Девушка опустила голову на скрещенные на коленях руки. Плечи ее мелко вздрагивали. Роман подошел к ведущей на балкон двери, приоткрыл ее и выглянул наружу. Затем вернулся к софе и нерешительно топчась на месте, встал около Алевтины.
– Ангел мой, – неуверенно начал он. – Если тебе сегодня нездоровится…
Он замялся.
– Может, мне лучше уйти?
Девушка бросилась к нему и крепко обняла.
– Нет, нет, не уходи! Я говорила глупости, сама знаю это. Но говорила лишь потому, что хочу одного – чтобы ты не погиб. Живи на радость мне! Только об одном молю тебя: в течении одного – двух дней будь предельно осторожен. И тогда, клянусь Богородицей, ты будешь спасен!
ГЛАВА XL
– Ты звал меня, мастер?
– Да. Присядь, – Феофан указал на кресло напротив себя.

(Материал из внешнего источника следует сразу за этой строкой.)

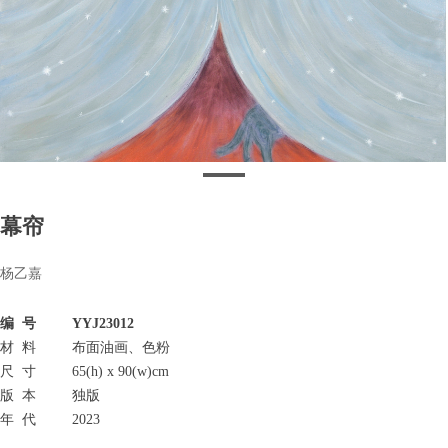
幕帘
杨乙嘉
编 号 YYJ23012
材 料 布面油画、色粉
尺 寸 65(h) x 90(w)cm
版 本 独版
年 代 2023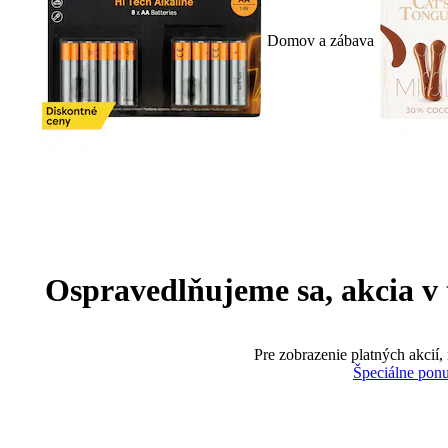
Domov a zábava
Ospravedlňujeme sa, akcia v te
Pre zobrazenie platných akcií,
Špeciálne pon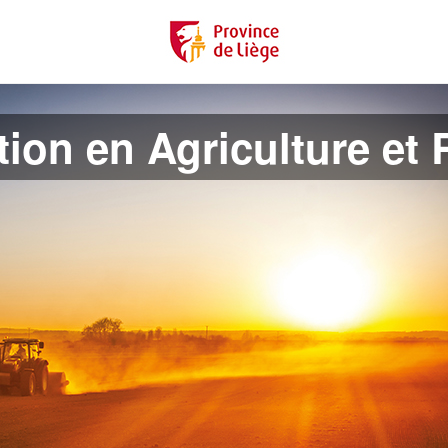
ion en Agriculture et R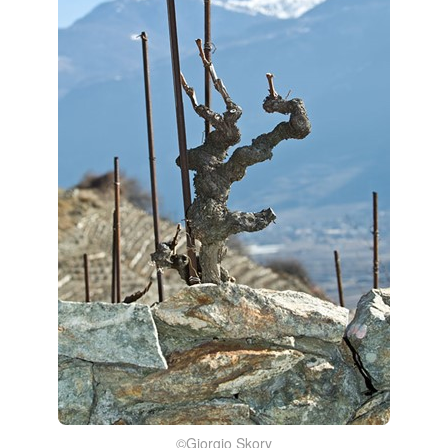
©️Giorgio Skory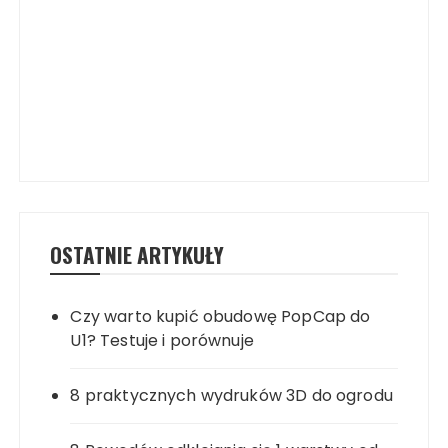
OSTATNIE ARTYKUŁY
Czy warto kupić obudowę PopCap do
U1? Testuje i porównuje
8 praktycznych wydruków 3D do ogrodu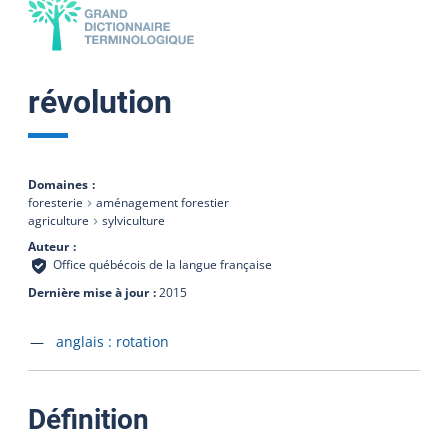
révolution
Domaines
foresterie
aménagement forestier
agriculture
sylviculture
Auteur
Office québécois de la langue française
Dernière mise à jour
2015
Accéder à la fiche en
anglais :
rotation
:
Définition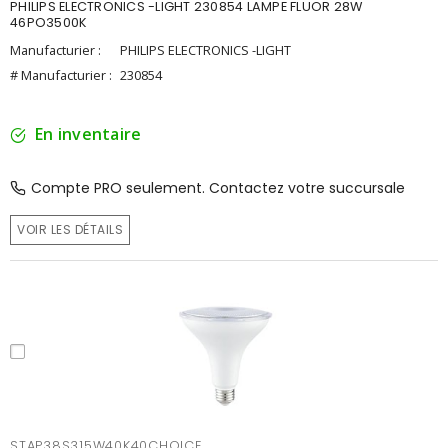
PHILIPS ELECTRONICS -LIGHT 230854 LAMPE FLUOR 28W
46PO3500K
Manufacturier :
PHILIPS ELECTRONICS -LIGHT
# Manufacturier :
230854
En inventaire
Compte PRO seulement. Contactez votre succursale
VOIR LES DÉTAILS
STAP38S315W40K40CHOICE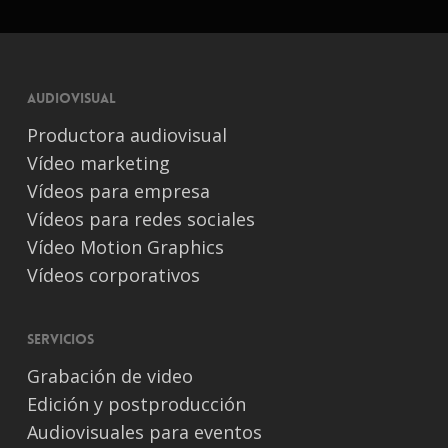
Audiovisual
Productora audiovisual
Vídeo marketing
Vídeos para empresa
Vídeos para redes sociales
Vídeo Motion Graphics
Vídeos corporativos
Servicios
Grabación de video
Edición y postproducción
Audiovisuales para eventos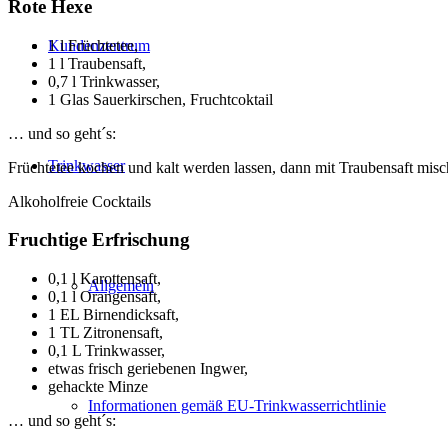
Rote Hexe
1 l Früchtetee,
Kundenzentrum
1 l Traubensaft,
0,7 l Trinkwasser,
1 Glas Sauerkirschen, Fruchtcoktail
… und so geht´s:
Trinkwasser
Früchtetee kochen und kalt werden lassen, dann mit Traubensaft misc
Alkoholfreie Cocktails
Fruchtige Erfrischung
0,1 l Karottensaft,
Allgemein
0,1 l Orangensaft,
1 EL Birnendicksaft,
1 TL Zitronensaft,
0,1 L Trinkwasser,
etwas frisch geriebenen Ingwer,
gehackte Minze
Informationen gemäß EU-Trinkwasserrichtlinie
… und so geht´s: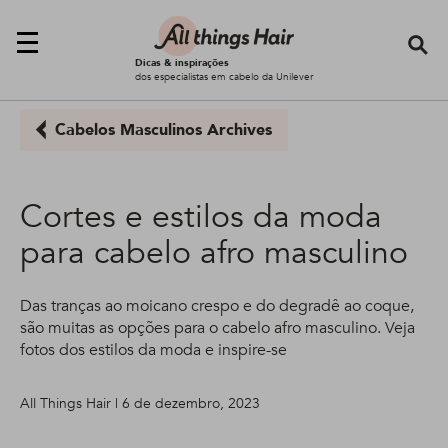
Se
Dicas & inspirações
dos especialistas em cabelo da Unilever
Cabelos Masculinos Archives
Cortes e estilos da moda
para cabelo afro masculino
Das tranças ao moicano crespo e do degradê ao coque,
são muitas as opções para o cabelo afro masculino. Veja
fotos dos estilos da moda e inspire-se
All Things Hair | 6 de dezembro, 2023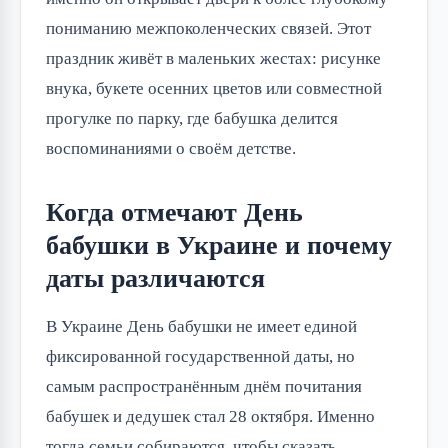
пониманию межпоколенческих связей. Этот 
праздник живёт в маленьких жестах: рисунке 
внука, букете осенних цветов или совместной 
прогулке по парку, где бабушка делится 
воспоминаниями о своём детстве.
Когда отмечают День
бабушки в Украине и почему
даты различаются
В Украине День бабушки не имеет единой 
фиксированной государственной даты, но 
самым распространённым днём почитания 
бабушек и дедушек стал 28 октября. Именно 
тогда семьи собираются, чтобы сказать 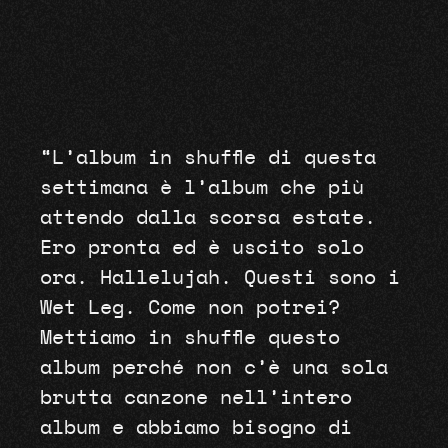
“L’album in shuffle di questa
settimana è l’album che più
attendo dalla scorsa estate.
Ero pronta ed è uscito solo
ora. Hallelujah. Questi sono i
Wet Leg. Come non potrei?
Mettiamo in shuffle questo
album perché non c’è una sola
brutta canzone nell’intero
album e abbiamo bisogno di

– Как твое плечо? Рана зажила?
Алексий поморщился и кивнул головой.
– Пока не совсем. Швы наложены умело, но при резких движениях края расходятся вновь.
– Надо беречь себя, – вздохнул старик. – Не поднимайся на ноги без особой на то необходимости.
– Но сейчас мне нужна твоя помощь, – чуть помедлив, добавил он.
– Я слушаю, мастер.
– Среди преданных нашему делу людей необходимо найти человека, способного справиться с ответственейшим поручением. Он должен быть готов добровольно пожертвовать жизнью.
– А именно?
– Под видом перебежчика он явится в лагерь османов и убедит султана принять его. Само по себе это не должно оказаться сложной задачей: он пообещает содействие группы изменнически настроенных горожан, которые в ночь перед штурмом якобы обязуются открыть одни из крепостных ворот.
– Затем, приблизившись к Мехмеду, убьет его, – кивнул головой Алексий и поднялся на ноги.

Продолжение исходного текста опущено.